• Exercise prompt:
Every line containing the string "with" is to be copied from the records.

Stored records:
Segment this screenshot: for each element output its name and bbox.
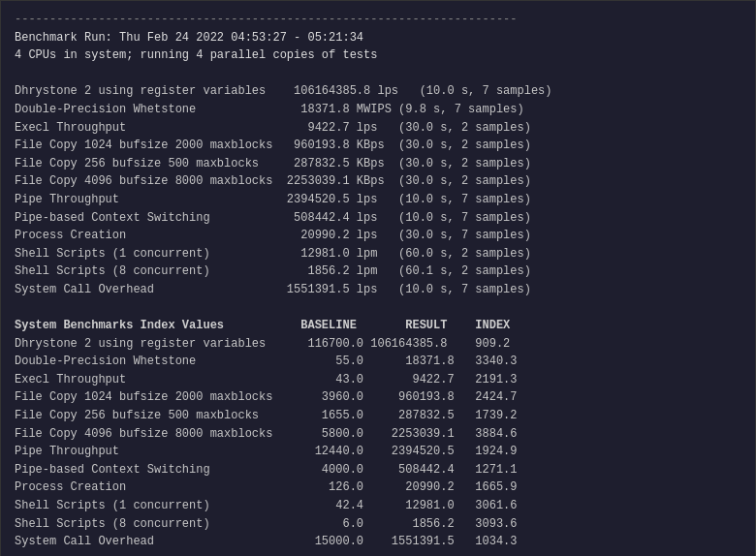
terminal-line-blank1: [15, 65, 741, 83]
terminal-line-pipe_ctx: Pipe-based Context Switching 508442.4 lp…: [15, 209, 741, 228]
terminal-line-idx_proc: Process Creation 126.0 20990.2 1665.9: [15, 479, 741, 497]
terminal-line-syscall: System Call Overhead 1551391.5 lps (10.0…: [15, 281, 741, 299]
terminal-line-idx_dbl: Double-Precision Whetstone 55.0 18371.8 …: [15, 353, 741, 371]
terminal-line-fcopy256: File Copy 256 bufsize 500 maxblocks 2878…: [15, 155, 741, 173]
terminal-line-pipe: Pipe Throughput 2394520.5 lps (10.0 s, 7…: [15, 191, 741, 209]
terminal-window: ----------------------------------------…: [0, 0, 756, 556]
terminal-line-idx_syscall: System Call Overhead 15000.0 1551391.5 1…: [15, 533, 741, 551]
terminal-line-blank2: [15, 299, 741, 318]
terminal-line-run_info: Benchmark Run: Thu Feb 24 2022 04:53:27 …: [15, 29, 741, 47]
terminal-line-fcopy4096: File Copy 4096 bufsize 8000 maxblocks 22…: [15, 172, 741, 191]
terminal-line-divider1: ----------------------------------------…: [15, 11, 741, 29]
terminal-line-idx_header: System Benchmarks Index Values BASELINE …: [15, 317, 741, 335]
terminal-line-fcopy1024: File Copy 1024 bufsize 2000 maxblocks 96…: [15, 137, 741, 155]
terminal-line-proc_create: Process Creation 20990.2 lps (30.0 s, 7 …: [15, 227, 741, 245]
terminal-line-dbl_prec: Double-Precision Whetstone 18371.8 MWIPS…: [15, 101, 741, 119]
terminal-line-idx_fcopy256: File Copy 256 bufsize 500 maxblocks 1655…: [15, 407, 741, 425]
terminal-line-idx_pipe: Pipe Throughput 12440.0 2394520.5 1924.9: [15, 443, 741, 461]
terminal-line-equals_line: ========: [15, 551, 741, 556]
terminal-line-shell8: Shell Scripts (8 concurrent) 1856.2 lpm …: [15, 263, 741, 281]
terminal-line-idx_fcopy4096: File Copy 4096 bufsize 8000 maxblocks 58…: [15, 425, 741, 444]
terminal-line-dhry2: Dhrystone 2 using register variables 106…: [15, 82, 741, 101]
terminal-line-idx_fcopy1024: File Copy 1024 bufsize 2000 maxblocks 39…: [15, 388, 741, 407]
terminal-line-cpu_info: 4 CPUs in system; running 4 parallel cop…: [15, 46, 741, 65]
terminal-line-idx_pipe_ctx: Pipe-based Context Switching 4000.0 5084…: [15, 461, 741, 479]
terminal-line-execl: Execl Throughput 9422.7 lps (30.0 s, 2 s…: [15, 119, 741, 138]
terminal-line-idx_shell1: Shell Scripts (1 concurrent) 42.4 12981.…: [15, 497, 741, 515]
terminal-line-idx_execl: Execl Throughput 43.0 9422.7 2191.3: [15, 371, 741, 389]
terminal-line-idx_dhry2: Dhrystone 2 using register variables 116…: [15, 335, 741, 354]
terminal-line-shell1: Shell Scripts (1 concurrent) 12981.0 lpm…: [15, 245, 741, 263]
terminal-line-idx_shell8: Shell Scripts (8 concurrent) 6.0 1856.2 …: [15, 515, 741, 534]
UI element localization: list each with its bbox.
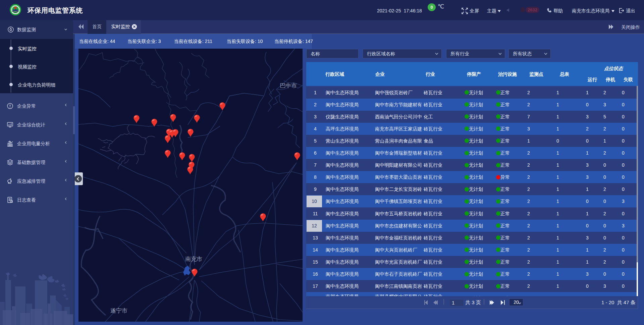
svg-text:南充市: 南充市 (185, 256, 202, 262)
svg-text:巴中市: 巴中市 (280, 83, 297, 89)
svg-text:遂宁市: 遂宁市 (110, 308, 127, 314)
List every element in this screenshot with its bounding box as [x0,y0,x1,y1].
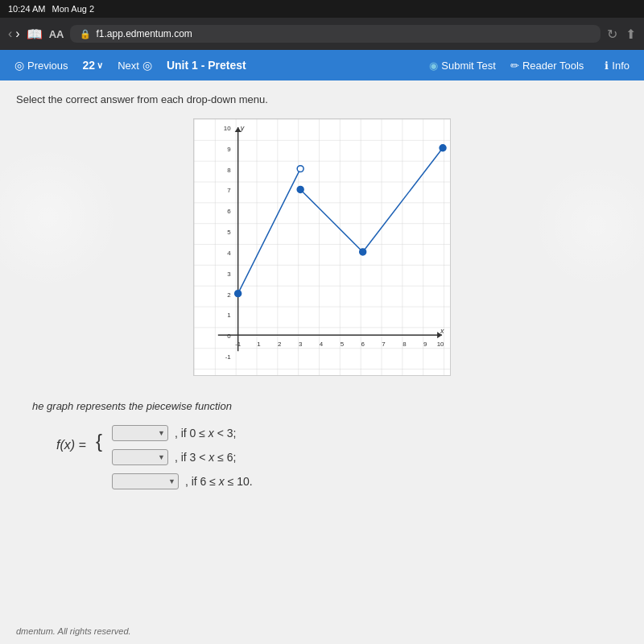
function-area: he graph represents the piecewise functi… [16,392,628,497]
svg-text:6: 6 [361,341,365,348]
next-button[interactable]: Next ◎ [111,56,159,75]
svg-text:0: 0 [227,332,231,340]
url-bar[interactable]: 🔒 f1.app.edmentum.com [70,25,601,43]
condition-text-1: , if 0 ≤ x < 3; [175,427,237,440]
svg-text:x: x [440,327,444,335]
aa-label: AA [49,28,64,40]
svg-point-34 [297,166,303,172]
forward-arrow[interactable]: › [15,27,19,40]
info-label: Info [612,60,630,72]
svg-text:y: y [240,124,245,132]
refresh-icon[interactable]: ↻ [607,27,617,42]
conditions-list: 2x + 2 x + 2 3x - 1 , if 0 ≤ x < 3; -x +… [112,422,253,489]
reader-tools-button[interactable]: ✏ Reader Tools [504,56,590,75]
svg-text:-1: -1 [235,341,242,348]
condition-row-2: -x + 10 x - 4 2x - 1 , if 3 < x ≤ 6; [112,449,253,465]
lock-icon: 🔒 [80,29,91,39]
svg-text:-1: -1 [225,353,232,361]
browser-chrome: ‹ › 📖 AA 🔒 f1.app.edmentum.com ↻ ⬆ [0,18,644,50]
submit-label: Submit Test [441,60,496,72]
url-text: f1.app.edmentum.com [96,28,192,39]
info-icon: ℹ [605,60,609,72]
svg-text:9: 9 [423,341,427,348]
svg-text:8: 8 [402,341,407,348]
svg-text:4: 4 [227,250,231,257]
status-day: Mon Aug 2 [52,4,94,14]
question-dropdown-icon[interactable]: ∨ [97,60,103,71]
info-button[interactable]: ℹ Info [598,56,636,75]
dropdown-wrapper-1[interactable]: 2x + 2 x + 2 3x - 1 [112,425,168,441]
svg-point-35 [297,186,303,192]
condition-text-3: , if 6 ≤ x ≤ 10. [185,475,253,488]
svg-text:3: 3 [227,270,231,278]
share-icon[interactable]: ⬆ [625,27,636,42]
previous-icon: ◎ [14,59,24,72]
question-num-text: 22 [83,59,96,72]
svg-text:6: 6 [227,208,231,215]
svg-text:1: 1 [227,312,231,319]
reader-icon: 📖 [27,27,43,42]
svg-text:2: 2 [227,291,231,299]
dropdown-1[interactable]: 2x + 2 x + 2 3x - 1 [112,425,168,441]
status-time: 10:24 AM [8,4,45,14]
condition-text-2: , if 3 < x ≤ 6; [175,451,237,464]
svg-rect-1 [194,119,450,375]
main-content: Select the correct answer from each drop… [0,80,644,644]
dropdown-2[interactable]: -x + 10 x - 4 2x - 1 [112,449,168,465]
svg-text:7: 7 [227,187,231,194]
svg-text:1: 1 [257,341,261,348]
svg-text:10: 10 [437,341,444,348]
dropdown-wrapper-3[interactable]: 1.25x - 3.5 x - 2 2x - 8 [112,473,179,489]
svg-point-38 [235,291,242,297]
svg-text:5: 5 [341,341,345,348]
dropdown-wrapper-2[interactable]: -x + 10 x - 4 2x - 1 [112,449,168,465]
next-label: Next [118,60,139,72]
graph-container: 0 1 2 3 4 5 6 7 8 9 10 -1 y -1 1 2 3 [16,118,628,376]
previous-button[interactable]: ◎ Previous [8,56,75,75]
submit-test-button[interactable]: ◉ Submit Test [429,60,496,72]
equals-sign: { [96,422,102,452]
browser-nav-arrows[interactable]: ‹ › [8,27,20,40]
svg-point-36 [360,249,366,255]
back-arrow[interactable]: ‹ [8,27,12,40]
instruction-text: Select the correct answer from each drop… [16,93,628,105]
function-label: f(x) = [56,422,86,452]
browser-actions[interactable]: ↻ ⬆ [607,27,636,42]
reader-tools-icon: ✏ [510,60,519,72]
question-number: 22 ∨ [83,59,104,72]
previous-label: Previous [27,60,68,72]
condition-row-1: 2x + 2 x + 2 3x - 1 , if 0 ≤ x < 3; [112,425,253,441]
submit-check-icon: ◉ [429,60,438,72]
reader-tools-label: Reader Tools [522,60,584,72]
graph-wrapper: 0 1 2 3 4 5 6 7 8 9 10 -1 y -1 1 2 3 [193,118,451,376]
graph-description: he graph represents the piecewise functi… [32,400,612,412]
svg-text:7: 7 [382,341,386,348]
footer-text: dmentum. All rights reserved. [16,626,131,636]
svg-text:2: 2 [278,341,282,348]
status-bar: 10:24 AM Mon Aug 2 [0,0,644,18]
function-equation: f(x) = { 2x + 2 x + 2 3x - 1 , if 0 ≤ x … [56,422,612,489]
svg-text:3: 3 [299,341,303,348]
next-icon: ◎ [142,59,152,72]
dropdown-3[interactable]: 1.25x - 3.5 x - 2 2x - 8 [112,473,179,489]
condition-row-3: 1.25x - 3.5 x - 2 2x - 8 , if 6 ≤ x ≤ 10… [112,473,253,489]
svg-text:8: 8 [227,167,231,174]
unit-title: Unit 1 - Pretest [167,59,246,72]
graph-svg: 0 1 2 3 4 5 6 7 8 9 10 -1 y -1 1 2 3 [194,119,450,375]
svg-text:10: 10 [224,125,231,132]
svg-text:4: 4 [320,341,324,348]
svg-text:5: 5 [227,229,231,236]
svg-text:9: 9 [227,146,231,153]
app-toolbar: ◎ Previous 22 ∨ Next ◎ Unit 1 - Pretest … [0,50,644,80]
svg-point-37 [440,145,446,151]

• Task solution:
UI element localization: list each with its bbox.
List every element in this screenshot with its bounding box as [x0,y0,x1,y1].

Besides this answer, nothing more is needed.